Die anhaltende Zurückhaltung der Pharmakunden in den USA nach der Wahl von US-Präsident Donald Trump und ein schwächeres Geschäft mit Prototypen schlug auch auf den Gewinn durch. Dieser sank im zweiten Quartal um 13,3 Prozent auf unter dem Strich 25,1 Millionen Euro. Analysten hatten dies in etwa erwartet. Die Ziele für das laufende Geschäftsjahr (Ende November) konkretisierte der Konzern. Der Umsatz dürfte bei rund 1,4 Milliarden Euro liegen, nach 1,375 Milliarden ein Jahr zuvor. Das operative Ergebnis (bereinigtes Ebitda) dürfte auf rund 320 Millionen Euro klettern, nach 308 Millionen ein Jahr zuvor. Im zweiten Halbjahr sei eine Erholung zu erwarten.
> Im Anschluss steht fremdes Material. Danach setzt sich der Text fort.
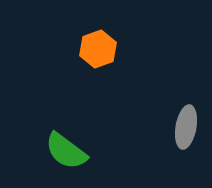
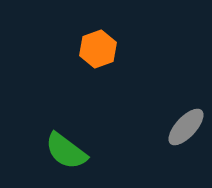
gray ellipse: rotated 33 degrees clockwise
Die Ziele bis 2018 wurden bestätigt.

Das Unternehmen aus Düsseldorf stellt mit rund 10 000 Mitarbeitern vor allem pharmazeutische Verpackungen her wie vorfüllbare Spritzen und Ampullen. Aber auch Tiegel und Fläschchen für die Kosmetikindustrie sind im Programm./jha/stb

(AWP)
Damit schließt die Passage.